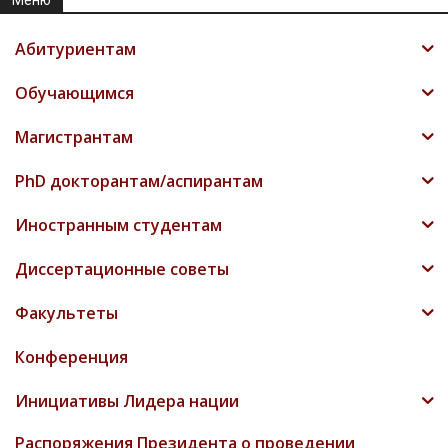
Меню
Абитуриентам
Обучающимся
Магистрантам
PhD докторантам/аспирантам
Иностранным студентам
Диссертационные советы
Факультеты
Конференция
Инициативы Лидера нации
Распоряжения Президента о проведении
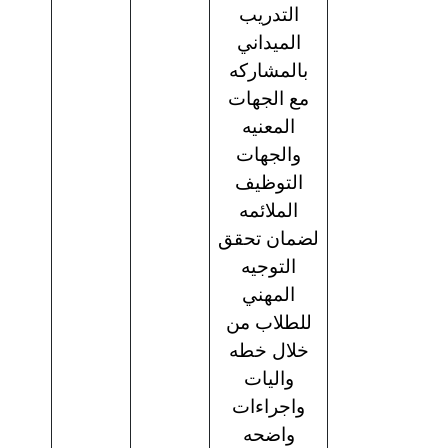
التدريب
الميداني
بالمشاركه
مع الجهات
المعنيه
والجهات
التوظيف
الملائمه
لضمان تحقق
التوجيه
المهني
للطلاب من
خلال خطه
واليات
واجراءات
واضحه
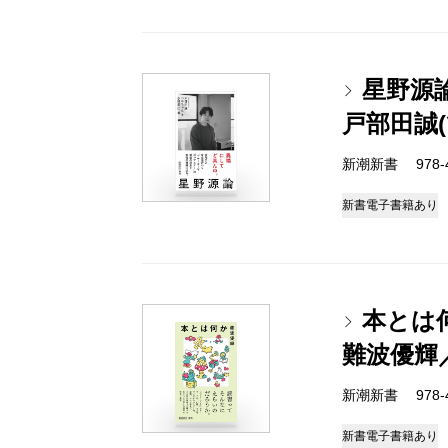
星野源
戸部田誠
新潮新書 978-4-
新書
電子書籍あり
本とは
難波優輝
新潮新書 978-4-
新書
電子書籍あり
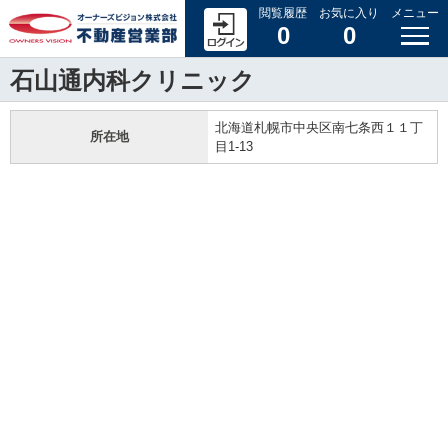
閲覧履歴
お気に入り
メニュー
0
0
石山通内科クリニック
北海道札幌市中央区南七条西１１丁
所在地
目1-13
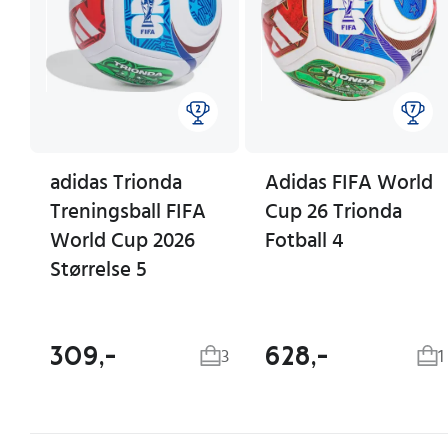
adidas Trionda
Adidas FIFA World
Treningsball FIFA
Cup 26 Trionda
World Cup 2026
Fotball 4
Størrelse 5
309,-
628,-
3
1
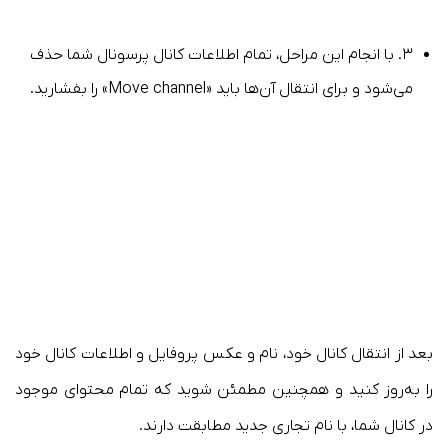
۳. با انجام این مراحل، تمام اطلاعات کانال پرسونال شما حذف
می‌شود و برای انتقال آن‌ها باید «Move channel» را بفشارید.
بعد از انتقال کانال خود، نام و عکس پروفایل و اطلاعات کانال خود
را به‌روز کنید و همچنین مطمئن شوید که تمام محتوای موجود
در کانال شما، با نام تجاری جدید مطابقت دارند.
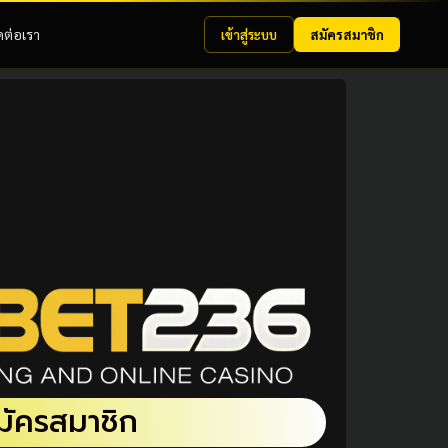
ดต่อเรา
เข้าสู่ระบบ
สมัครสมาชิก
มัครสมาชิก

+===+

ABOUT THIS TASK. Retype word for word the span of lines above that begins with the line containing "Cup 26 Trionda" and ends with the last line of the records; skip all pictures.

WRITTEN ANSWER.
Cup 26 Trionda
World Cup 2026
Fotball 4
Størrelse 5
309,-
628,-
3
1
۳. با انجام این مراحل، تمام اطلاعات کانال پرسونال شما حذف
می‌شود و برای انتقال آن‌ها باید «Move channel» را بفشارید.
بعد از انتقال کانال خود، نام و عکس پروفایل و اطلاعات کانال خود
را به‌روز کنید و همچنین مطمئن شوید که تمام محتوای موجود
در کانال شما، با نام تجاری جدید مطابقت دارند.
ดต่อเรา
เข้าสู่ระบบ
สมัครสมาชิก
มัครสมาชิก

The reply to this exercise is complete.